On Sat, Oct 08, 2005 at 08:43:10AM +0200, Richard Bos wrote:

> What kind of impact does ltspfs have on the LDA method as described and 
> implemented by Umberto Nicolletto at http://www.unicolet.org/linux/ltsp.html 
> be part of (the next) ltsp or is this difficult to do, due to the patches to 
> Xreset and Xstart?  Or will ltspfs take its place?

ltspfs will be the transport method to actually move the files back and
forth between the terminal and the server, much like samba is used
today.

Actually plumbing the mounts, and doing all the required "magic" to make
things "just work" is going to involve several things:

Jim's gotten udev under the 2.6.xx kernels going on the terminal, which
is going to substantially change the way the hotplugging's going to
work.  This will bring LTSP more into line with modern Linux distros.
We're hoping to be able to solve the problem of notifying the server
with Jim's new lbus, which will be the way that the terminal notifies
the server of client changes.  This will be heavily tied into udev rules
so that plugging actions will fire off lbus events, and dynamically
mount/unmout shares to the server, create icons, etc.

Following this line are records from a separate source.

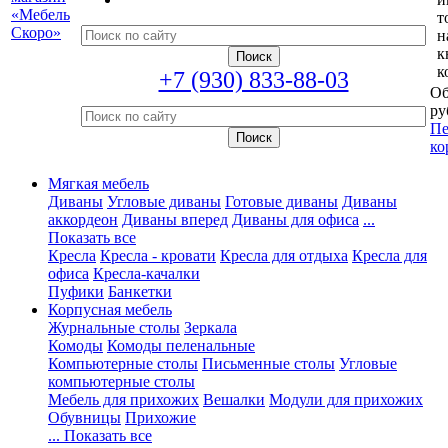
т
н
к
к
+7 (930) 833-88-03
Об
ру
Пе
ко
Мягкая мебель
Диваны
Угловые диваны
Готовые диваны
Диваны
аккордеон
Диваны вперед
Диваны для офиса
...
Показать все
Кресла
Кресла - кровати
Кресла для отдыха
Кресла для
офиса
Кресла-качалки
Пуфики
Банкетки
Корпусная мебель
Журнальные столы
Зеркала
Комоды
Комоды пеленальные
Компьютерные столы
Письменные столы
Угловые
компьютерные столы
Мебель для прихожих
Вешалки
Модули для прихожих
Обувницы
Прихожие
... Показать все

What ltspfs is doing is creating a userspace implemented filesystem
which is tuned to the quirks of trying to do remote removeable media
support, which addresses some of the problems/shortcomings we've had
with previous tries.

Jim and I will be hacking on this in a fairly substative way this
weekend (it's a long one for me, being Canadian Thanksgiving), and will
be in the irc channel a fair bit, so if you'd like to pop on by, you'd
be welcome to watch the progress.

Scott

-- 
(o_  Scott L. Balneaves | "You are the Universe's only chance to appreciate
//\  Systems Department |  its own beauty."